D. Hotspots indicative of discrimination

  1. Are female workers being paid lower wages for equivalent hours of work compared to male workers? This is fairly common, unfortunately, besides being illegal. Records showing different wage figures for women should be investigated.

  2. Are some workers on fixed term contracts while others are permanently employed? Absence of indefinite employment contract (subject to normal retirement) facilitates arbitrary termination and deprives workers of job security, pension, healthcare benefits and gratuity.

  3. Is there a robust process to prevent and investigate harassment? Review supplier’s policies to ensure compliance with anti-harassment laws and meet the committee members and ascertain their suitability and training.


E. Hotspots indicative of substandard health and safety facilities

  1. Are accidents common in your suppliers’ facilities?  Frequent accidents indicate poor safety practices which are also often underreported. Consider alternative metrics like lost workdays or disability payments.

  2. Are the workers exposed to occupational hazards and suffering from occupational disease? Frequent health issues reported by workers suggest exposure to hazardous conditions. Payment records may be useful here, if they show pay outs made to workers for accident, injury, etc.

  3. Are the facilities using upgraded technology / equipment as part of their safety procedures? Lack of upgraded safety equipment is an indication that health and safety is not a high priority matter for the management.


F. How can you mitigate these risks?

  1. Supply chain mapping: Identify risk hot spots in your supply chain using the checklist above as a base and audit practices for compliance with local and international legislations.

  2. Whistleblowing procedure: Ensure that the organisation has appropriate whistleblowing and non-retaliation procedures that allows workers to report anonymously or to talk with someone other than their supervisor or HR.

  3. Risk assessment: Conduct a risk assessment to determine which parts of the business and which of your supply chains are most at risk. This should include a review of any existing compliance policies, contractual provisions and supply chain relationships.
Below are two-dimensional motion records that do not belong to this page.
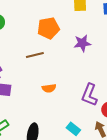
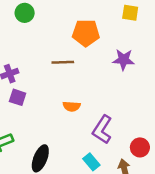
purple L-shape: (89, 95) -> (102, 130), moved

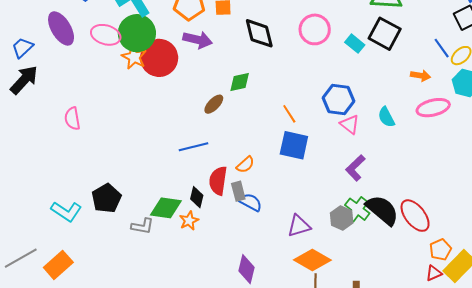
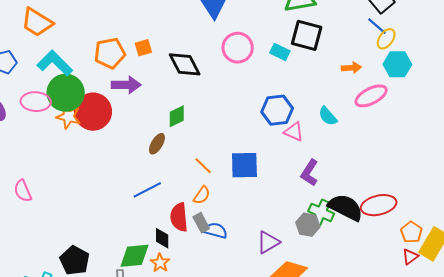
blue line: (442, 48) -> (377, 26), moved
orange line: (289, 114) -> (203, 166), moved
red ellipse: (415, 216) -> (379, 205), turned -52

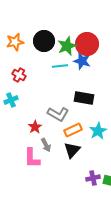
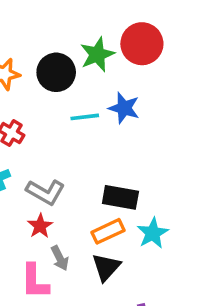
red circle: (87, 44) -> (142, 44), moved
green star: (67, 46) -> (97, 54), moved
black rectangle: (84, 98) -> (120, 197), moved
gray L-shape: (58, 114) -> (45, 192), moved

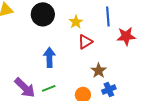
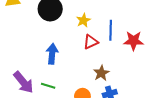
blue line: (108, 17) -> (111, 30), moved
green line: (49, 88) -> (48, 86), turned 32

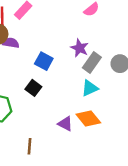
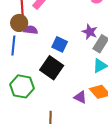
black square: (33, 88) -> (52, 68), size x1.6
  4. Action: Work with legal counsel to determine what further actions and resources are required to prevent, monitor and mitigate against any risks that are identified in the business and/or its supply chain.

  5. Contractual risk mitigation: Ensure that supply contracts contain adequate contractual protection including warranties, reporting requirements and audit rights.

  6. Site inspection: Consider introducing site inspections (both scheduled and spot checks) to the extent not already undertaken.


Following these best practices in any ESG due diligences and related investigations can go a long way in helping you comply with and be future-ready for supply chain focused global legislations.